Rumah Bung Nanang masuk sekitar lima ratus meter. Rumah Bung Nanang adalah rumah semi permanen. Setengah dinding adalah tembok, sementara setengahnya adalah gedek atau jalinan bambu. Rumah Bung Nanang berlantai plester.  Rumah tersebut terdiri ruang tamu beralaskan tikar,  ruang tv yang menyatu dengan meja tempat menaruh makanan, dapur, dan satu kamar tidur. Dapur Bung Nanang masih menggunakan pawonan. Pawonan tersebut memiliki pembuangan asap di belakang yang langsung mangarah ke tembok luar.
Kami sendiri tidak tidur di rumah Bung Nanang nantinya, melainkan di rumah orang tua Bung Nanang yang letaknya tepat di sebelahnya. Rumah orang tua Bung Nanang sudah bertembok. Namun rumah tersebut tampak baru saja dibongkar karena terdapat bekas cor-coran. Rumah orang tua Bung Nanang yang bernama Bu Jematun dan Pak Soedomo berlantai plester kasar. Di ruang tamunya terdapat tumpukan genteng baru. Serta beberapa karung yang berisi hasil panenan. Saat saya dan Danar pergi kesana pada hari Selasa, 18 April 2017, di ruang tamu tersebut banyak terdapat karung terong dan kacang. Pada saat itu, Bung Nanang memang sedang panen terong.
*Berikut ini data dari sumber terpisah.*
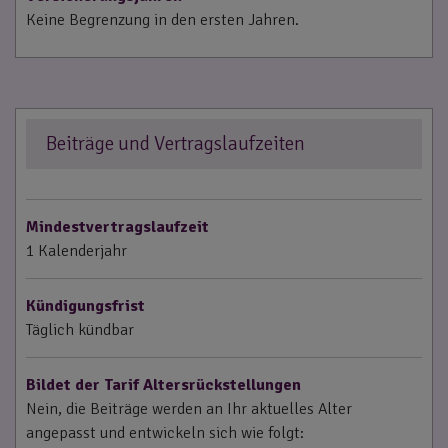
Keine Begrenzung in den ersten Jahren.
Beiträge und Vertragslaufzeiten
Mindestvertragslaufzeit
1 Kalenderjahr
Kündigungsfrist
Täglich kündbar
Bildet der Tarif Altersrückstellungen
Nein, die Beiträge werden an Ihr aktuelles Alter
angepasst und entwickeln sich wie folgt:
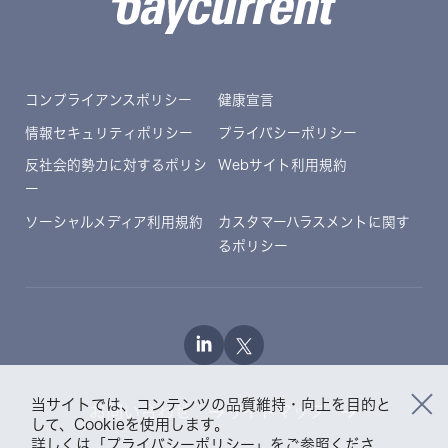
コンプライアンスポリシー
健康宣言
情報セキュリティポリシー
プライバシーポリシー
反社会的勢力に対するポリシ
Webサイト利用規約
ー
ソーシャルメディア利用規約
カスタマーハラスメントに関す
るポリシー
当サイトでは、コンテンツの品質維持・向上を目的と
お問い合わせ
サイトマップ
して、Cookieを使用します。
詳しくは「
プライバシーポリシー
」をご参照くださ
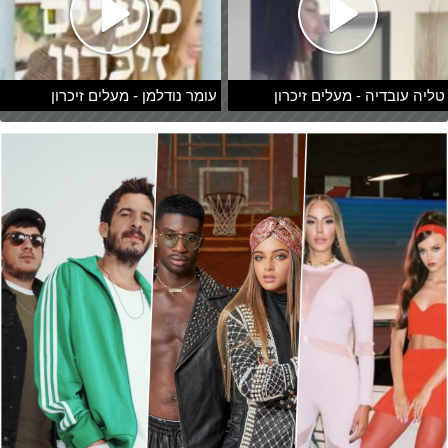
טליה עובדיה - מעלים זיכרון
עומר נודלמן - מעלים זיכרון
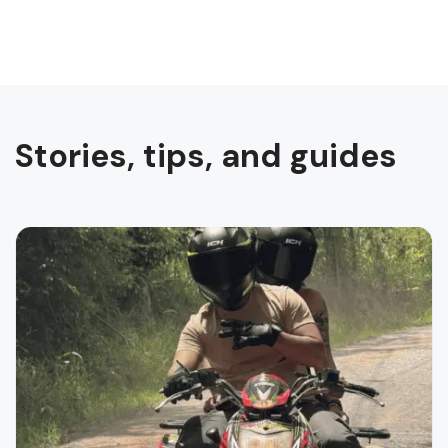
Stories, tips, and guides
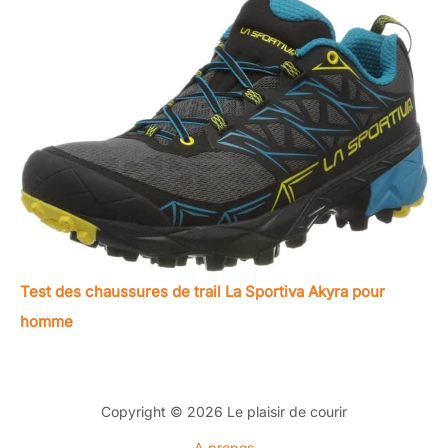
Test des chaussures de trail La Sportiva Akyra pour
homme
Copyright © 2026 Le plaisir de courir
A propos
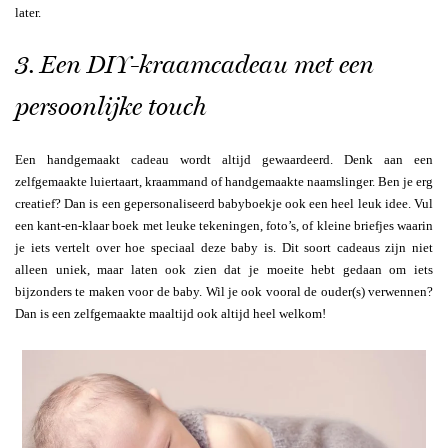
later.
3. Een DIY-kraamcadeau met een
persoonlijke touch
Een handgemaakt cadeau wordt altijd gewaardeerd. Denk aan een
zelfgemaakte luiertaart, kraammand of handgemaakte naamslinger. Ben je erg
creatief? Dan is een gepersonaliseerd babyboekje ook een heel leuk idee. Vul
een kant-en-klaar boek met leuke tekeningen, foto’s, of kleine briefjes waarin
je iets vertelt over hoe speciaal deze baby is. Dit soort cadeaus zijn niet
alleen uniek, maar laten ook zien dat je moeite hebt gedaan om iets
bijzonders te maken voor de baby. Wil je ook vooral de ouder(s) verwennen?
Dan is een zelfgemaakte maaltijd ook altijd heel welkom!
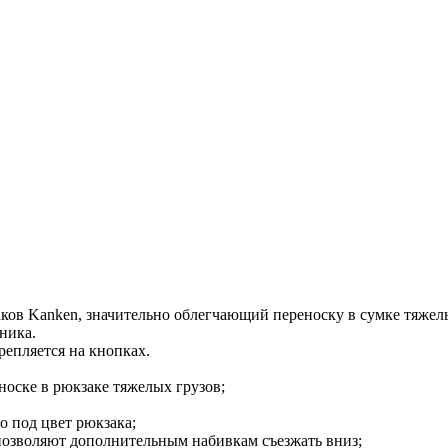
кзаков Kanken, значительно облегчающий переноску в сумке тяже
ника.
репляется на кнопках.
носке в рюкзаке тяжелых грузов;
о под цвет рюкзака;
озволяют дополнительным набивкам съезжать вниз;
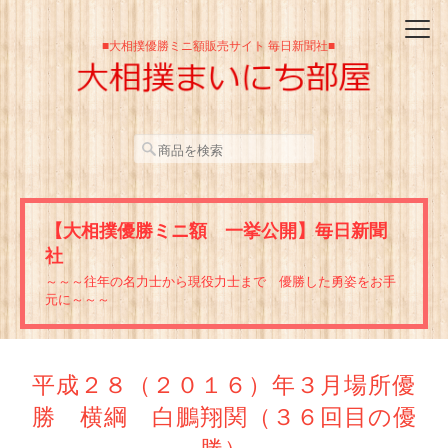
■大相撲優勝ミニ額販売サイト 毎日新聞社■
【大相撲優勝ミニ額 一挙公開】毎日新聞
社
～～～往年の名力士から現役力士まで 優勝した勇姿をお手
元に～～～
平成２８（２０１６）年３月場所優
勝 横綱 白鵬翔関（３６回目の優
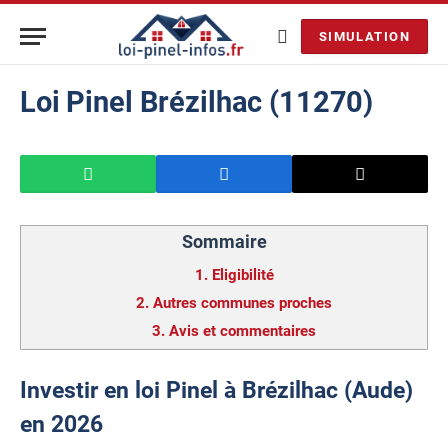
SIMULATION
Loi Pinel Brézilhac (11270)
Sommaire
1.
Eligibilité
2.
Autres communes proches
3.
Avis et commentaires
Investir en loi Pinel à Brézilhac (Aude)
en 2026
Namun kali ini hanya ada beberapa karung (sekitar sepuluh atau belasan) berisi gabah.
Rumah orang tua Bung Nanang adalah rumah yang hitungannya cukup besar. Di rumah tersebut tinggal empat orang. Mak Tun, Pak Domo, Mbah dan putra bungsu Mak Tun dan Pak Domo yang masih duduk di kelas tiga sekolah menenngah pertama. Mak Tun dan Pak Domo sendiri  memiliki tiga orang anak. Semuanya laki-laki. Yang pertama adalah Bung Nanang, kedua bernama Aan. Ia tinggal di Singosari dan sudah berumah tangga, sementara yang ketiga adalah Sandi.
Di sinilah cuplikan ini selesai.